Initialement arrêtée au 17 juin, la date limite de dépôt des candidatures à l’Appel à manifestation d’intérêts AMI lancé par le ministère en charge du Développement à la base est repoussée au 19 juillet 2026. L’objectif est clair : donner aux Très petites et moyennes entreprises TPME du secteur agro-industriel une marge de manœuvre supplémentaire pour constituer un dossier solide.
Cette prorogation ne relève pas d’un simple ajustement calendaire. Elle traduit la volonté de toucher au-delà des cercles déjà informés, notamment les TPME en région, moins connectées aux canaux institutionnels mais disposant d’un ancrage réel dans les filières agricoles.
50 entreprises pour structurer des clusters agro-industriels
Le cœur de l’AMI est opérationnel : sélectionner 50 TPME capables de porter le développement de clusters agro-industriels sur l’ensemble du territoire. Les entreprises retenues auront un rôle de maillon fort dans la chaîne de valeur.

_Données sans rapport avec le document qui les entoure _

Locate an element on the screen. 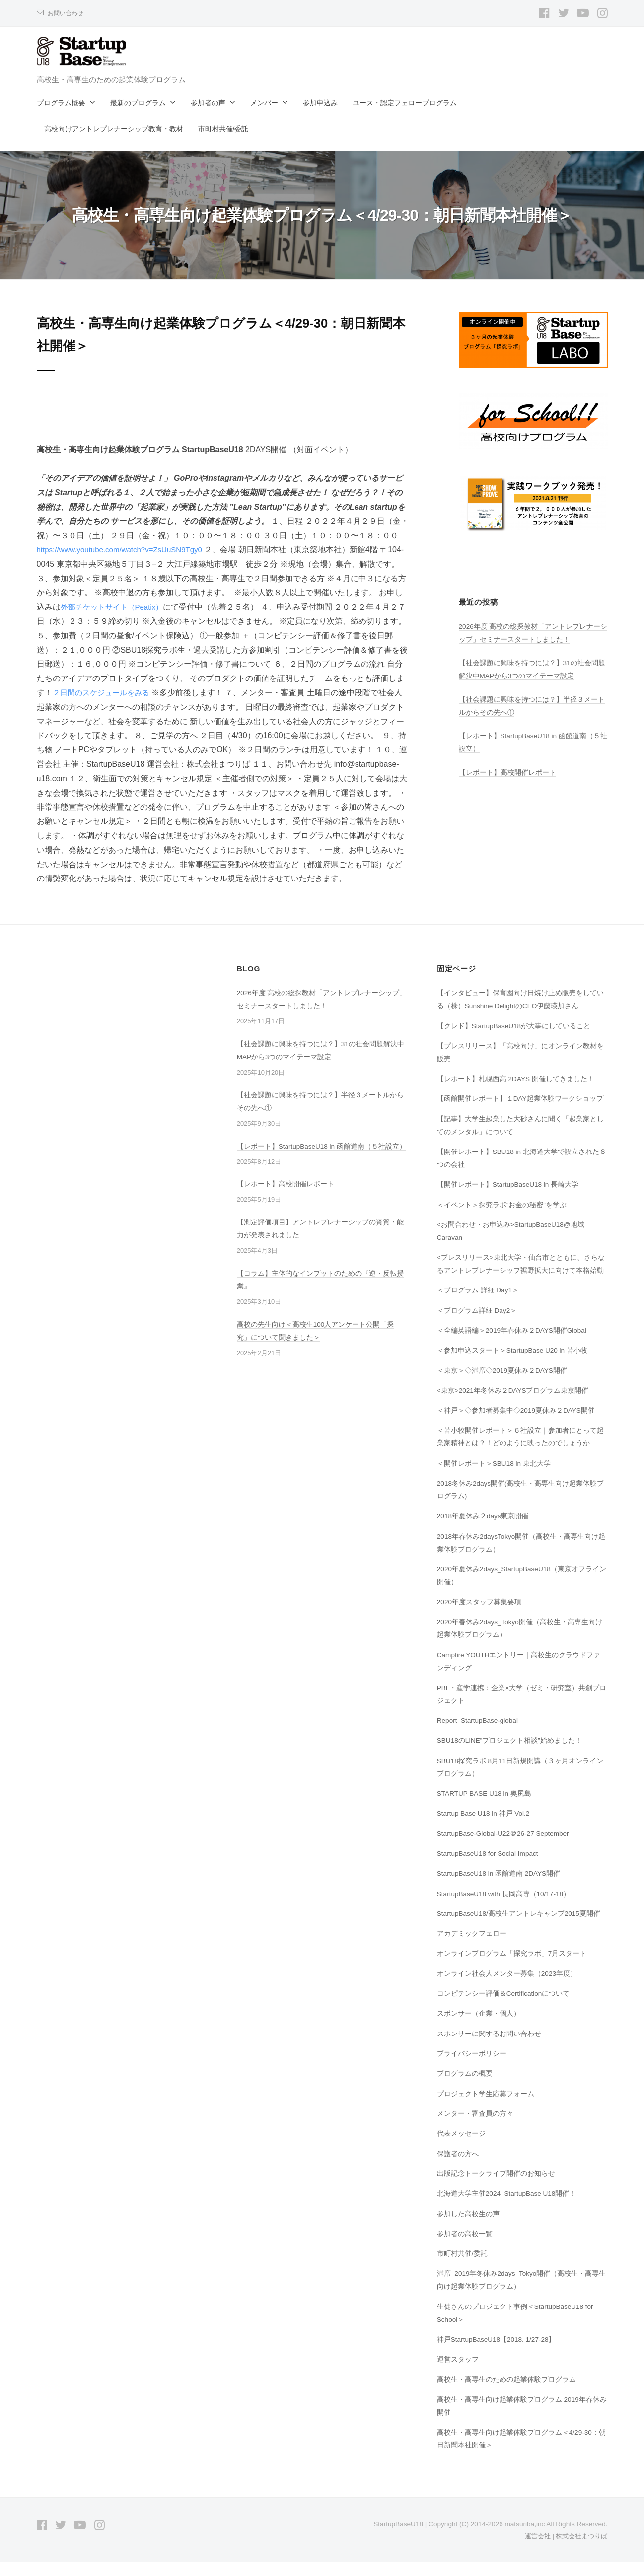 The image size is (644, 2576). 参加した高校生の声 is located at coordinates (468, 2228).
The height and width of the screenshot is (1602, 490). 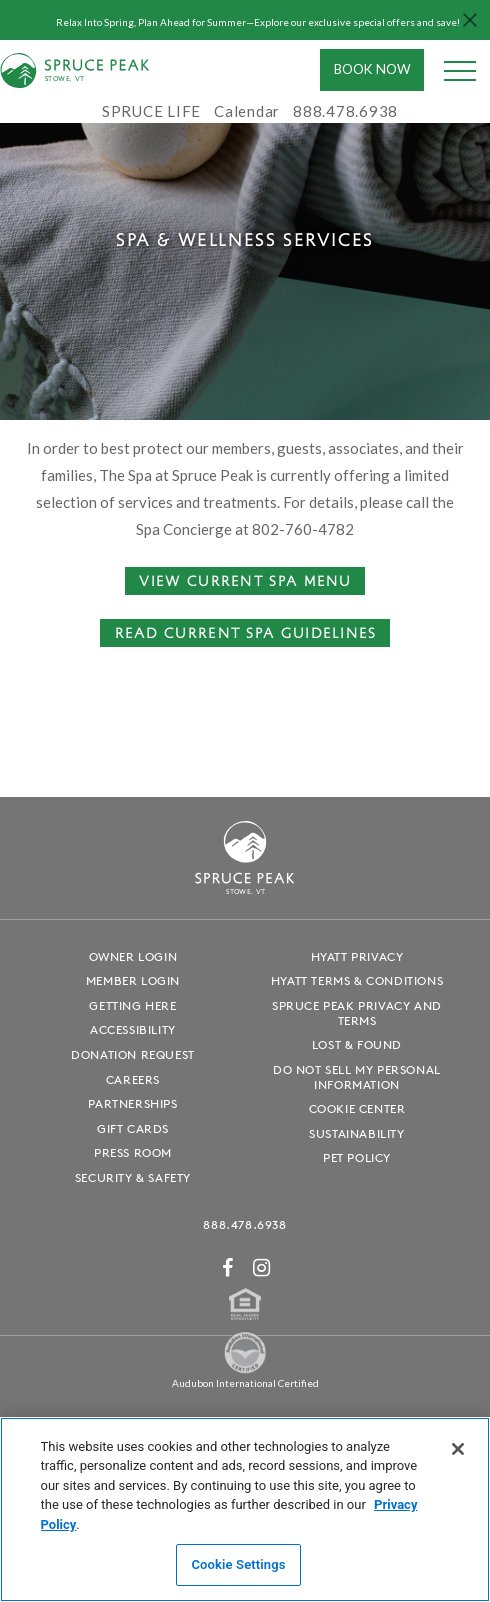 What do you see at coordinates (133, 956) in the screenshot?
I see `Owner Login` at bounding box center [133, 956].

Concrètement, elles devront intervenir sur 4 segments clés : structuration des filières, sécurisation de l’approvisionnement en matières premières, transformation locale, et accès à la commercialisation. Autrement dit, passer du producteur isolé à un écosystème intégré où chaque acteur trouve sa place et sa marge.
Les filières visées sont stratégiques pour l’emploi et la souveraineté alimentaire : maïs, soja, manioc, riz, karité, ananas, sésame. Des cultures à fort potentiel de transformation et d’export régional, mais qui souffrent encore d’un déficit de capacité industrielle en amont.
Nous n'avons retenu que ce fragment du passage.